Stage 2: Connect Power & Ground
Connect the power and ground wires belonging to your One-Wire device to the corresponding power and ground pins on the Omega2 board.
Stage 3: Connect the DQ
Connect the DQ from your One-Wire device to the GPIO2 pin on the Omega2 board.
Software
The following sections discuss how to install and work with the software used to communicate with One-Wire devices.
Enable One-Wire device support
Once the physical connections are made, install the dts overlay package to register a one-wire master in Linux associated with GPIO2 to communicate with the one-wire worker device.
Step 1: Update the packages list using opkg.
opkg update
Step 2: Install the onion-dt-overlay-w1-gpio package using opkg.
opkg install onion-dt-overlay-w1-gpio
Step 3: After the package is successfully installed, GPIO2 will act as a One-Wire Master.
/sys/devices/w1_bus_master1
Find connected One-Wire devices
Step 1: Navigate to the relevant directory where One-Wire devices are listed. This is under /sys/devices/w1_bus_master1.
cd /sys/devices/w1_bus_master1
ls
Step 2: Perform a check to find if slave devices are connected or not.
cat /sys/devices/w1_bus_master1/w1_master_slave_count
Step 3: The command in step 2 will return the count of the number of slave devices connected.

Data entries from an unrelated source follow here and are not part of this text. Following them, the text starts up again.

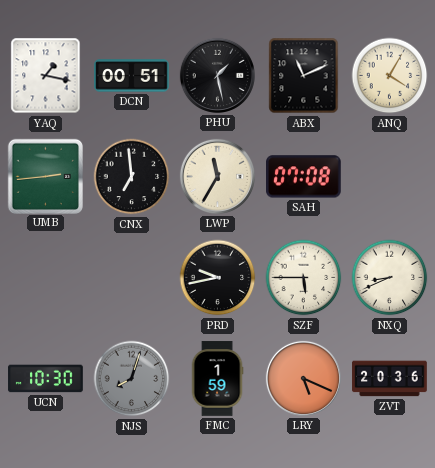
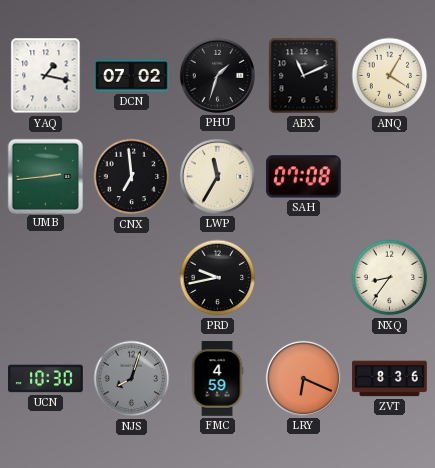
DCN: 00:51 -> 07:02
PHU: 1:28 -> 1:33
SZF: 5:45 -> none
NXQ: 8:41 -> 8:36
FMC: 1:59 -> 4:59
LRY: 5:19 -> 6:19
ZVT: 20:36 -> 8:36
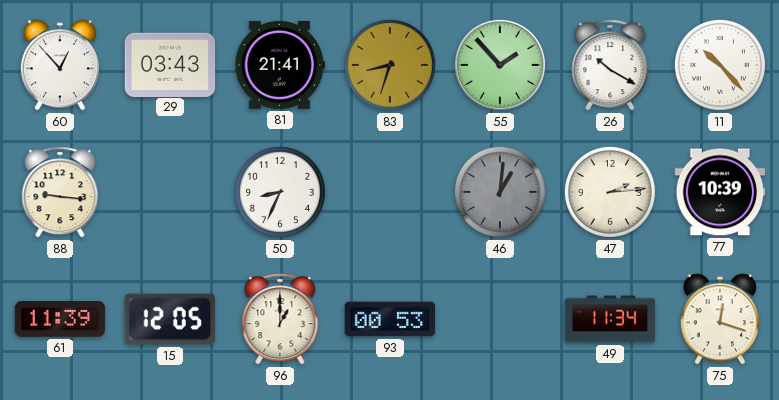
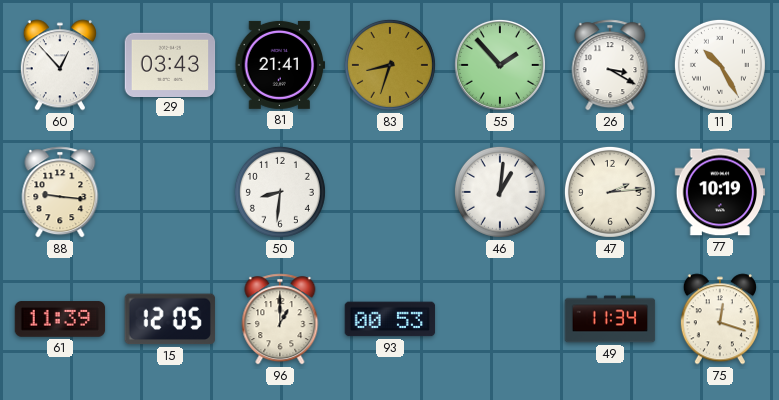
26: 10:20 -> 3:20
11: 10:23 -> 10:25
50: 8:34 -> 8:31
46 dial: grey -> white
77: 10:39 -> 10:19
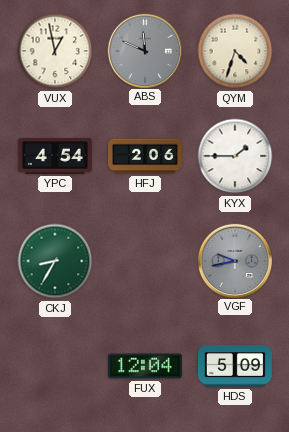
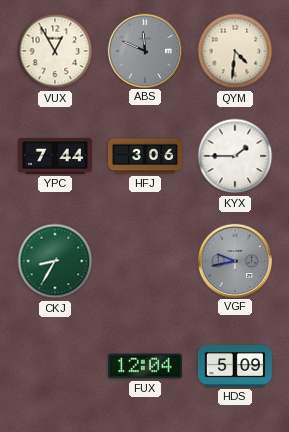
VUX: 12:58 -> 12:55
QYM: 4:33 -> 4:31
YPC: 4:54 -> 7:44
HFJ: 2:06 -> 3:06
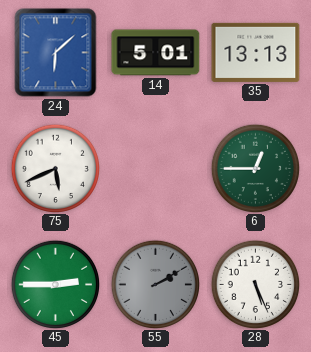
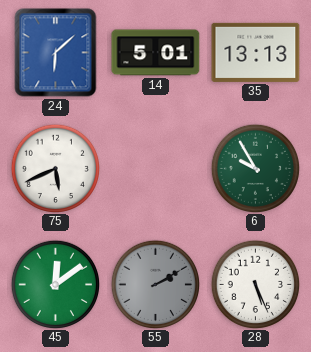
6: 12:45 -> 9:55
45: 2:45 -> 12:09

| Result | Interpretation |
|---|---|
| 0 | No worker devices are connected |
| 1 | A single worker device is connected |
| Any digit greater than 1 | Multiple worker devices are connected. Example: If the result is 3, it means that 3 worker devices are connected. |
The One-Wire bus master kernel module scans the data pin every 10 seconds for new devices connected, if any, hence, it is recommended to wait a little while and try again.
Step 4: If a worker device is connected, run the following command:
cat /sys/devices/w1_bus_master1/w1_master_slaves
This will return a (newline delimited) list of your worker device ID(s).
The one-wire master pin should not be left floating after one-wire support is enabled. It should either be pulled to ground or connected to one or more one-wire devices. This will avoid detecting "ghost one-wire devices".
The DeviceID is the serial number of your One-Wire device. Example of a device ID: 28-000123456789. Each device will have a different serial number, making it complex to use One-Wire devices programmatically.
Please keep a record of the DeviceID as the same ID will be used when reading the data from the connected one-wire device as discussed in the next section.
Read data from a connected One-Wire device
Step 1: Navigate to the specific worker device directory and access the data from the w1_slave file by running the following command:
cat /sys/devices/w1_bus_master1/DeviceID/w1_slave
The DeviceID in the command above is the serial number of your One-Wire device we noted in the previous section. Please refer to Step 4 of the command section "Find connected One-Wire devices" to learn more about finding the "DeviceID".
Assuming the slave device is a temperature sensor "DS18B20", having a serial number- 28-000123456789, the command will be:
cat /sys/devices/w1_bus_master1/28-000123456789/w1_slave
Step 2: The command executed in Step 1 will return the raw data from the connected One-Wire device.
Example of the raw data from the connected temperature sensor like the DS18B20:
b1 01 4b 46 7f ff 0c 10 d8 : crc=d8 YES
b1 01 4b 46 7f ff 0c 10 d8 t=27062
In the sample raw data above, the final t=27062 indicates the temperature is 27.062 ˚C.
Common pitfalls and precautions
Cross-check your wiring to make sure that VCC, GND, and DQ lines are correctly connected because incorrect wiring might lead to communication issues.
Please ensure that the One-wire device’s dataline is connected to GPIO2.
While connecting the One-Wire device to the Omega2 board, refer to the data sheet and documentation for your specific One-Wire device for detailed wiring and configuration instructions.
Some One-Wire devices will require a pull-up resistor on the Data line (DQ). For example, the popular DS18B20 temperature sensor requires a 4.7 kΩ pull-up resistor on the DQ to operate properly.